Un último elemento. El hombre, en cuanto imagen de Dios, está también
llamado al descanso y a la fiesta. El relato de la creación concluye con estas
palabras: «Y habiendo concluido el día séptimo la obra que había hecho, descansó
el día séptimo de toda la obra que había hecho. Y bendijo Dios el día séptimo y
lo consagró» (Gn 2,2-3). Para nosotros, cristianos, el día de fiesta es
el domingo, día del Señor, pascua semanal. Es el día de la Iglesia, asamblea
convocada por el Señor alrededor de la mesa de la palabra y del sacrificio
eucarístico, como estamos haciendo hoy, para alimentarnos de él, entrar en su
amor y vivir de su amor. Es el día del hombre y de sus valores: convivialidad,
amistad, solidaridad, cultura, contacto con la naturaleza, juego, deporte. Es el
día de la familia, en el que se vive juntos el sentido de la fiesta, del
encuentro, del compartir, también en la participación de la santa Misa. Queridas
familias, a pesar del ritmo frenético de nuestra época, no perdáis el sentido
del día del Señor. Es como el oasis en el que detenerse para saborear la alegría
del encuentro y calmar nuestra sed de Dios.

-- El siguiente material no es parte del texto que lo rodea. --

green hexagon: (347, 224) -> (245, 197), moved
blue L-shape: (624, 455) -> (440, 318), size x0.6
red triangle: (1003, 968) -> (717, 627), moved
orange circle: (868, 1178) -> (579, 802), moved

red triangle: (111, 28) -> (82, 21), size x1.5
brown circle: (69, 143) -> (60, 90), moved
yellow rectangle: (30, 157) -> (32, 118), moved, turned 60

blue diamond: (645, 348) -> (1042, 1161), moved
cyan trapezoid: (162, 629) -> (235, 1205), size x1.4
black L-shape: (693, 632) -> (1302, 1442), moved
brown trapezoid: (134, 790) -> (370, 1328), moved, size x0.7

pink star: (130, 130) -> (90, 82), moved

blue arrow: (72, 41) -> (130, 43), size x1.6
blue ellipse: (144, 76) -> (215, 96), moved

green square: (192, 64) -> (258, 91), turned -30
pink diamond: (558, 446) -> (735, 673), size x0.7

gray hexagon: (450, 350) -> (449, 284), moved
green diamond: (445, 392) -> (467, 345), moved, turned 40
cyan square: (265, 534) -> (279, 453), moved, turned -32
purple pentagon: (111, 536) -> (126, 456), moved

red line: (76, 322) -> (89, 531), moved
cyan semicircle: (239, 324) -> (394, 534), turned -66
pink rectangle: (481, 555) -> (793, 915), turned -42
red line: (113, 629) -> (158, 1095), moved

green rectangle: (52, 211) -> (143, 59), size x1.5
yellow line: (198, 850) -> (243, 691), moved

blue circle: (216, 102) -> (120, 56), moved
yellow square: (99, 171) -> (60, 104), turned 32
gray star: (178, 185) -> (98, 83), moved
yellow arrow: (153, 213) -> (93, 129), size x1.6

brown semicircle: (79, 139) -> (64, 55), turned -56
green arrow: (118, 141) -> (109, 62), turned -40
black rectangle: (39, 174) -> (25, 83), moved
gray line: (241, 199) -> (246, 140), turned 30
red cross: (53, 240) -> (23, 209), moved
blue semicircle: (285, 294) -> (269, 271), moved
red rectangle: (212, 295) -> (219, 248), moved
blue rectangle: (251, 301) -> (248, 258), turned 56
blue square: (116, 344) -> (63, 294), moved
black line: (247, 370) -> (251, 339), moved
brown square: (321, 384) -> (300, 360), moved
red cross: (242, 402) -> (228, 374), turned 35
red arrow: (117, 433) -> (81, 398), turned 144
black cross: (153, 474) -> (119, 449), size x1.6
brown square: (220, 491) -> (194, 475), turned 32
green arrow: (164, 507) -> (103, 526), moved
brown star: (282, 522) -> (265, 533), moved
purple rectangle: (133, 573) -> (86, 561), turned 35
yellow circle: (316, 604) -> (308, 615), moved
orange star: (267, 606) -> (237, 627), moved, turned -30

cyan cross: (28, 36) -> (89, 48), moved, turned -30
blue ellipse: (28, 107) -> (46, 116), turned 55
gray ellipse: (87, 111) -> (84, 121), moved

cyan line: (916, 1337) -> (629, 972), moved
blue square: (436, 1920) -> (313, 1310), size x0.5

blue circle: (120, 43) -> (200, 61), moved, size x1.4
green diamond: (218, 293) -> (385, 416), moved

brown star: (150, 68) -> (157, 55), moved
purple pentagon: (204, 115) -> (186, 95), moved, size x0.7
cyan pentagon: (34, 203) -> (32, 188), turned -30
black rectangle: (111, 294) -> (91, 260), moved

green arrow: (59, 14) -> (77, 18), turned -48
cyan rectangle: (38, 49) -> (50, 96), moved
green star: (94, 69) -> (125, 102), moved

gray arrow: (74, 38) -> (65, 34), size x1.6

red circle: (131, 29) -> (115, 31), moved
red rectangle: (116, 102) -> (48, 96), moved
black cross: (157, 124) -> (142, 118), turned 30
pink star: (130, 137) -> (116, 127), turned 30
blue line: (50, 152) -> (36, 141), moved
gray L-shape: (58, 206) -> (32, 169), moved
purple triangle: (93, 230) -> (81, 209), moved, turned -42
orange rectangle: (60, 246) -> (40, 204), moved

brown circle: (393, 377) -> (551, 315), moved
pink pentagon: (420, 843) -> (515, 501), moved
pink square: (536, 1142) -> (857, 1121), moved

Familia, trabajo, fiesta: tres dones de Dios, tres dimensiones de
nuestra existencia que han de encontrar un equilibrio armónico. Armonizar el
tiempo del trabajo y las exigencias de la familia, la profesión y la
paternidad y la maternidad, el trabajo y la fiesta, es importante para
construir una sociedad de rostro humano. A este respecto, privilegiad siempre la
lógica del ser respecto a la del tener: la primera construye, la segunda termina
por destruir. Es necesario aprender, antes de nada en familia, a creer en el
amor auténtico, el que viene de Dios y nos une a él y precisamente por eso «nos
transforma en un Nosotros, que supera nuestras divisiones y nos convierte en una
sola cosa, hasta que al final Dios sea “todo para todos” (1 Co 15,28)» (Enc.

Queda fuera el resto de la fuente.